- Prompt -
Give back the full data, retyped precisely.

Collected data
========
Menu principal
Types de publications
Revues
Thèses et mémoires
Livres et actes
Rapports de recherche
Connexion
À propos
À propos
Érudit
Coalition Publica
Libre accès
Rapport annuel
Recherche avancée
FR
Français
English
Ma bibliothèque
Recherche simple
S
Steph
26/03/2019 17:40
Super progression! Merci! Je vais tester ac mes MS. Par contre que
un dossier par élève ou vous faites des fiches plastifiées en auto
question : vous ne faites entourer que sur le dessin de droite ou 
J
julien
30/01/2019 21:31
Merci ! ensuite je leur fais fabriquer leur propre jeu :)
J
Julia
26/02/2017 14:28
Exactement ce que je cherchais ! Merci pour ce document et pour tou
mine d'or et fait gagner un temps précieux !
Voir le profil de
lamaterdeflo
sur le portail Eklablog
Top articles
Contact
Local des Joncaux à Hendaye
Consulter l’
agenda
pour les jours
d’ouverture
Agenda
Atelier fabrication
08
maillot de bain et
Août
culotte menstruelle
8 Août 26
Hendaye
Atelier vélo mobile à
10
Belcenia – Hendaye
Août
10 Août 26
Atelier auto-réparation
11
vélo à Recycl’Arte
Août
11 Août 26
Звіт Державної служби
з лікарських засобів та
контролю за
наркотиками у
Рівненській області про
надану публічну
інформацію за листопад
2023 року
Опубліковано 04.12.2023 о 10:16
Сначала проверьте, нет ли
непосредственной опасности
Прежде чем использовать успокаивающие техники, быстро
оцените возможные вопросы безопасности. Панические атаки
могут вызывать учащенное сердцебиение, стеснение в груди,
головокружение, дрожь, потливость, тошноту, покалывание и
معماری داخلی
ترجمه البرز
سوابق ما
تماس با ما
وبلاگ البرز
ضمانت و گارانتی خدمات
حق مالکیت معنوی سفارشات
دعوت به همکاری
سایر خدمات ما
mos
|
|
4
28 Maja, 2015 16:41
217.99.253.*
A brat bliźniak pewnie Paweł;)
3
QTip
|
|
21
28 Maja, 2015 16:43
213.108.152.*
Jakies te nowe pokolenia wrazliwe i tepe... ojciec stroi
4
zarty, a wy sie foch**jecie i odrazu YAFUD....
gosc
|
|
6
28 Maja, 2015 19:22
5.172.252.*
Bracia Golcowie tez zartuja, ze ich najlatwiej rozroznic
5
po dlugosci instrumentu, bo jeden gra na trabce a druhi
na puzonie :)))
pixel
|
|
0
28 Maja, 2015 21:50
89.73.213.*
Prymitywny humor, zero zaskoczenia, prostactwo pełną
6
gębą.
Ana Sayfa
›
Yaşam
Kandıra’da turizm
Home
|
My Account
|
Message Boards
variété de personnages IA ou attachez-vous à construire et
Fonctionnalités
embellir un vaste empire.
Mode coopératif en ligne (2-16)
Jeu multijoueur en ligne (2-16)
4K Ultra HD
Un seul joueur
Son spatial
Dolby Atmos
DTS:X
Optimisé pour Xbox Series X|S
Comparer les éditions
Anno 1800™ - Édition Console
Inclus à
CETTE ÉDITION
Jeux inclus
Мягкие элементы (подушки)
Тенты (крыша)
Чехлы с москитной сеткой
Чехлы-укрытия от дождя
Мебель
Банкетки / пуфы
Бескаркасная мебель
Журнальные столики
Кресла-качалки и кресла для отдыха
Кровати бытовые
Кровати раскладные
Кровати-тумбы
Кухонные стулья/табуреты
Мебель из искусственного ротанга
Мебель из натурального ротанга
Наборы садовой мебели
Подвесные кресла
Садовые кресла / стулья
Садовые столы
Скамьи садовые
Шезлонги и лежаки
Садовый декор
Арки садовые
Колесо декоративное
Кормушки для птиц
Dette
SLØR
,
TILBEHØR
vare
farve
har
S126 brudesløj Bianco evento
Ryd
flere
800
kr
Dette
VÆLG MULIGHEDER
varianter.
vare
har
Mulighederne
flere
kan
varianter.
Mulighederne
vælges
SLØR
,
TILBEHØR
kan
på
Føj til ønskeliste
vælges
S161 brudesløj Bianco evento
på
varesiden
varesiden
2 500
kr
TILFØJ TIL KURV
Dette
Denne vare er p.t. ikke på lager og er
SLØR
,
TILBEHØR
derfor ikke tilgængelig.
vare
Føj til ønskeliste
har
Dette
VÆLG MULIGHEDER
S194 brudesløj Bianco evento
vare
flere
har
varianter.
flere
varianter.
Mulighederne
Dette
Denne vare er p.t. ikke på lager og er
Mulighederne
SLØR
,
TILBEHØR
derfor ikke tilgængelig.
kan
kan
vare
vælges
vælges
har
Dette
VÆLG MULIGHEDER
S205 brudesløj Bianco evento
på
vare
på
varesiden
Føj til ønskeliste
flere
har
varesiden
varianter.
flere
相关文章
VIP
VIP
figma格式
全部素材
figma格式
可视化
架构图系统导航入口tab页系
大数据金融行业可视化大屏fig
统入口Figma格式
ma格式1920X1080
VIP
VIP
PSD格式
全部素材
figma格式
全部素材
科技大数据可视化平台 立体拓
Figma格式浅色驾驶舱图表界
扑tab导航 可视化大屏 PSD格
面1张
========
- Written response -
Menu principal
Types de publications
Revues
Thèses et mémoires
Livres et actes
Rapports de recherche
Connexion
À propos
À propos
Érudit
Coalition Publica
Libre accès
Rapport annuel
Recherche avancée
FR
Français
English
Ma bibliothèque
Recherche simple
S
Steph
26/03/2019 17:40
Super progression! Merci! Je vais tester ac mes MS. Par contre que
un dossier par élève ou vous faites des fiches plastifiées en auto
question : vous ne faites entourer que sur le dessin de droite ou 
J
julien
30/01/2019 21:31
Merci ! ensuite je leur fais fabriquer leur propre jeu :)
J
Julia
26/02/2017 14:28
Exactement ce que je cherchais ! Merci pour ce document et pour tou
mine d'or et fait gagner un temps précieux !
Voir le profil de
lamaterdeflo
sur le portail Eklablog
Top articles
Contact
Local des Joncaux à Hendaye
Consulter l’
agenda
pour les jours
d’ouverture
Agenda
Atelier fabrication
08
maillot de bain et
Août
culotte menstruelle
8 Août 26
Hendaye
Atelier vélo mobile à
10
Belcenia – Hendaye
Août
10 Août 26
Atelier auto-réparation
11
vélo à Recycl’Arte
Août
11 Août 26
Звіт Державної служби
з лікарських засобів та
контролю за
наркотиками у
Рівненській області про
надану публічну
інформацію за листопад
2023 року
Опубліковано 04.12.2023 о 10:16
Сначала проверьте, нет ли
непосредственной опасности
Прежде чем использовать успокаивающие техники, быстро
оцените возможные вопросы безопасности. Панические атаки
могут вызывать учащенное сердцебиение, стеснение в груди,
головокружение, дрожь, потливость, тошноту, покалывание и
معماری داخلی
ترجمه البرز
سوابق ما
تماس با ما
وبلاگ البرز
ضمانت و گارانتی خدمات
حق مالکیت معنوی سفارشات
دعوت به همکاری
سایر خدمات ما
mos
|
|
4
28 Maja, 2015 16:41
217.99.253.*
A brat bliźniak pewnie Paweł;)
3
QTip
|
|
21
28 Maja, 2015 16:43
213.108.152.*
Jakies te nowe pokolenia wrazliwe i tepe... ojciec stroi
4
zarty, a wy sie foch**jecie i odrazu YAFUD....
gosc
|
|
6
28 Maja, 2015 19:22
5.172.252.*
Bracia Golcowie tez zartuja, ze ich najlatwiej rozroznic
5
po dlugosci instrumentu, bo jeden gra na trabce a druhi
na puzonie :)))
pixel
|
|
0
28 Maja, 2015 21:50
89.73.213.*
Prymitywny humor, zero zaskoczenia, prostactwo pełną
6
gębą.
Ana Sayfa
›
Yaşam
Kandıra’da turizm
Home
|
My Account
|
Message Boards
variété de personnages IA ou attachez-vous à construire et
Fonctionnalités
embellir un vaste empire.
Mode coopératif en ligne (2-16)
Jeu multijoueur en ligne (2-16)
4K Ultra HD
Un seul joueur
Son spatial
Dolby Atmos
DTS:X
Optimisé pour Xbox Series X|S
Comparer les éditions
Anno 1800™ - Édition Console
Inclus à
CETTE ÉDITION
Jeux inclus
Мягкие элементы (подушки)
Тенты (крыша)
Чехлы с москитной сеткой
Чехлы-укрытия от дождя
Мебель
Банкетки / пуфы
Бескаркасная мебель
Журнальные столики
Кресла-качалки и кресла для отдыха
Кровати бытовые
Кровати раскладные
Кровати-тумбы
Кухонные стулья/табуреты
Мебель из искусственного ротанга
Мебель из натурального ротанга
Наборы садовой мебели
Подвесные кресла
Садовые кресла / стулья
Садовые столы
Скамьи садовые
Шезлонги и лежаки
Садовый декор
Арки садовые
Колесо декоративное
Кормушки для птиц
Dette
SLØR
,
TILBEHØR
vare
farve
har
S126 brudesløj Bianco evento
Ryd
flere
800
kr
Dette
VÆLG MULIGHEDER
varianter.
vare
har
Mulighederne
flere
kan
varianter.
Mulighederne
vælges
SLØR
,
TILBEHØR
kan
på
Føj til ønskeliste
vælges
S161 brudesløj Bianco evento
på
varesiden
varesiden
2 500
kr
TILFØJ TIL KURV
Dette
Denne vare er p.t. ikke på lager og er
SLØR
,
TILBEHØR
derfor ikke tilgængelig.
vare
Føj til ønskeliste
har
Dette
VÆLG MULIGHEDER
S194 brudesløj Bianco evento
vare
flere
har
varianter.
flere
varianter.
Mulighederne
Dette
Denne vare er p.t. ikke på lager og er
Mulighederne
SLØR
,
TILBEHØR
derfor ikke tilgængelig.
kan
kan
vare
vælges
vælges
har
Dette
VÆLG MULIGHEDER
S205 brudesløj Bianco evento
på
vare
på
varesiden
Føj til ønskeliste
flere
har
varesiden
varianter.
flere
相关文章
VIP
VIP
figma格式
全部素材
figma格式
可视化
架构图系统导航入口tab页系
大数据金融行业可视化大屏fig
统入口Figma格式
ma格式1920X1080
VIP
VIP
PSD格式
全部素材
figma格式
全部素材
科技大数据可视化平台 立体拓
Figma格式浅色驾驶舱图表界
扑tab导航 可视化大屏 PSD格
面1张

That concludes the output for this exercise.